Few years ago i read somewhere that ODBC driver have issues on unix world and we should be using thin type of JDBC drivers. i guess we get various types of thin jdbc drivers such as type 1, type 2 .. etc. Also OCI types drivers are inferior to thin types drivers.. right ??

appreciate any suggestion.
5 REPLIES 5
Alzhy
Honored Contributor

Re: rdbms drivers; thin type, odbc, and oci on hpux11i

Then use Perl with the DBI/DBD extensions plus some other RDBMS tools.
Hakuna Matata.
Arunvijai_4
Honored Contributor

Re: rdbms drivers; thin type, odbc, and oci on hpux11i

Hi Shiv,

Since Java is platform independant, JDBC is good on both Windows and Unix world. If you want to know more about JDBC drivers,

http://java.sun.com/products/jdbc/index.jsp

-Arun
"A ship in the harbor is safe, but that is not what ships are built for"
Shivkumar
Super Advisor

Re: rdbms drivers; thin type, odbc, and oci on hpux11i

Someone said that OWP (Oracle Wire Protocol) runs on ODBC only..is it true ?
Arunvijai_4
Honored Contributor
Solution

Re: rdbms drivers; thin type, odbc, and oci on hpux11i

Hi Shiv,

Yes, it is true. OWP works only on ODBC. But, you can use ODBC_JDBC connectors.

http://media.datadirect.com/download/docs/odbc/odbcref/oracle.html

-Arun
"A ship in the harbor is safe, but that is not what ships are built for"
Ben Dehner
Trusted Contributor

Re: rdbms drivers; thin type, odbc, and oci on hpux11i

Most ODBC drivers for Unix that I know of are proprietary products that you need to buy. (Most) JDCB drivers are provided for free by the vendors, or at least with the database products.

As for OCI verses thin, it depends on your application. Thin drivers are a single JAR file that contain all of the stuff to connect to a database; nice, tight and portable.

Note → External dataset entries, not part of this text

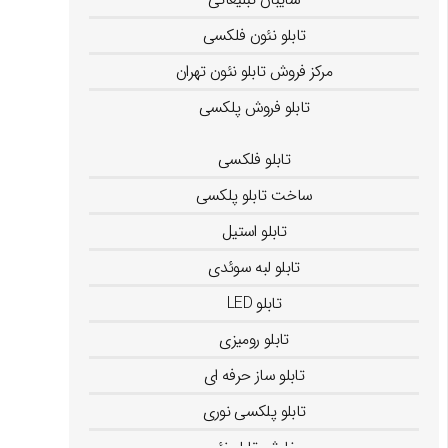
تابلو نئون فلکسی
مرکز فروش تابلو نئون تهران
تابلو فروش پلکسی
تابلو کامپوزیت
تابلو فلکسی
ساخت تابلو پلکسی
تابلو استیل
تابلو لبه سوئدی
تابلو LED
تابلو رومیزی
تابلو ساز حرفه ای
تابلو پلکسی نوری
سفارش تابلو نئون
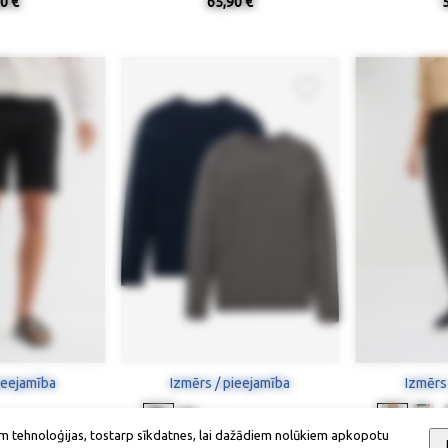
0 €
65,90 €
ieejamība
Izmērs / pieejamība
Izmērs
m tehnoloģijas, tostarp sīkdatnes, lai dažādiem nolūkiem apkopotu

However, now you have an independent Oracle client that you have to configure for connectivity.

In the case of Oracle, OCI drivers are a pass-through to the thick client. We're an Oracle shop, and, for server-based applications, I prefer the OCI driver, because it looks and acts like every other type of Oracle client. It uses the same OID naming service and other settings as all of my other server-based Oracle applications, so I only have to configure my Oracle client behavior in one place.